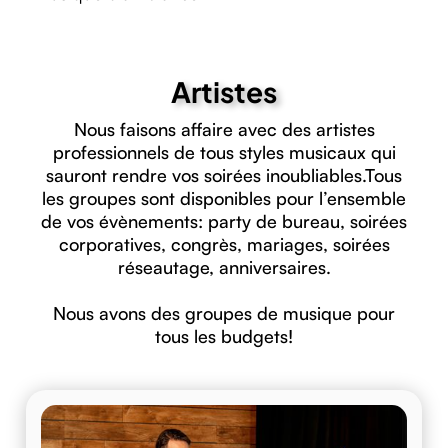
Artistes
Nous faisons affaire avec des artistes
professionnels de tous styles musicaux qui
sauront rendre vos soirées inoubliables.Tous
les groupes sont disponibles pour l’ensemble
de vos évènements: party de bureau, soirées
corporatives, congrès, mariages, soirées
réseautage, anniversaires.
Nous avons des groupes de musique pour
tous les budgets!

+ + +

**Aim of the task**
Above are the records; repeat them exactly, omitting every picture.

**Exercise result**
Artistes
Nous faisons affaire avec des artistes
professionnels de tous styles musicaux qui
sauront rendre vos soirées inoubliables.Tous
les groupes sont disponibles pour l’ensemble
de vos évènements: party de bureau, soirées
corporatives, congrès, mariages, soirées
réseautage, anniversaires.
Nous avons des groupes de musique pour
tous les budgets!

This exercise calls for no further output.